Downtown Mesa is ditching its Grinch-like approach to the holidays with plans to string lights through the city center this year.

Downtown has skimped on lights for years despite its displays once being voted the best city lights show in the Valley.

The Downtown Mesa Association wants to build the holiday light tradition back up even if it takes more than a year, said DMA executive director David Short. The nonprofit began a last-minute fundraising effort a few weeks ago with a goal of raising $50,000.

"We're going to make something happen, it's just to what level we're going to make it happen," Short said. "We're going to put up whatever we can fund."
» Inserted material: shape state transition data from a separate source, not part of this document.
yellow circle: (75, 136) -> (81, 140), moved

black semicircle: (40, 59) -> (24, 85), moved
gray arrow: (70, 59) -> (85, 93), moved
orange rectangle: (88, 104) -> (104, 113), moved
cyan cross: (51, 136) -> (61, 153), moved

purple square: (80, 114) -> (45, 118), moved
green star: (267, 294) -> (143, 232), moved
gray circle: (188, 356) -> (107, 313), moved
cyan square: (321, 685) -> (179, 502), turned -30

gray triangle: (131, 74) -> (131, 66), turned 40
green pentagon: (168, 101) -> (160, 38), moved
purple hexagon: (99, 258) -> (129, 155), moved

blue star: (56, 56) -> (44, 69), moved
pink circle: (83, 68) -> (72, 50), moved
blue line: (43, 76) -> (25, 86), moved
The lack of holiday lights caught Short off guard when he stepped into his job in November 2010. New to Arizona, he knew holiday lights should start going up about that time and asked his staff what the schedule was.
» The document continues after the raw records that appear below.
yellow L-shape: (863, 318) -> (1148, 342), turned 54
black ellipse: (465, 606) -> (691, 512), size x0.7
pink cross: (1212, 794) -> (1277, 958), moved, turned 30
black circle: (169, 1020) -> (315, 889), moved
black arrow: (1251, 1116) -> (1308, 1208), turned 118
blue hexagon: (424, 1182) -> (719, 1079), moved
Neither the DMA nor Mesa funded holiday lights for some time, he was told.

Short scrambled to get $3,000 and strung lights along the Main Street median.

The city eliminated its $150,000 light budget in 2003. After that, merchants and occasionally the city gathered some funds for limited displays. Some frustrated shop owners decorated only in front of their businesses.
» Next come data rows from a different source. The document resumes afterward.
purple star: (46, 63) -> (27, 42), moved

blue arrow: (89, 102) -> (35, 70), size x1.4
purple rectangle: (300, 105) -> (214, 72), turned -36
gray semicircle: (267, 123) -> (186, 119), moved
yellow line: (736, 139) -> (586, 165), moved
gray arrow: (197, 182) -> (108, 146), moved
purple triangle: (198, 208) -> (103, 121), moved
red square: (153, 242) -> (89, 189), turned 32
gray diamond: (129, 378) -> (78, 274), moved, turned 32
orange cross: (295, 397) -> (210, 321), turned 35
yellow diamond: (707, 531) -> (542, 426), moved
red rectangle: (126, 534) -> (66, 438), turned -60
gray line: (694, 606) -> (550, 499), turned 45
The biggest expense in lights is the labor to install and remove them. It was cheaper to cut out and throw away the old, inexpensive lights, Short said. The DMA will now buy more reliable and efficient LEDs and reuse them.

Short wants the lights to go up in September, if not this year at least in future years.

"For the expense, you'd like to leave the look up for a lengthy period of time," he said.

SunDust Gallery owner Ron Floyd said he had never seen the lights but has heard rave reviews from customers despite the big displays going away so long ago. Floyd opened his gallery in September 2009 and would like a more festive look to draw customers during the holiday season.

It could encourage merchants to extend hours into the evening if enough visitors stroll down sidewalks that usually are quiet by 6 p.m. or earlier.

"We're looking for reasons to stay open," Floyd said. "If we can get more people down here in the evening, we'd be happy to stay open."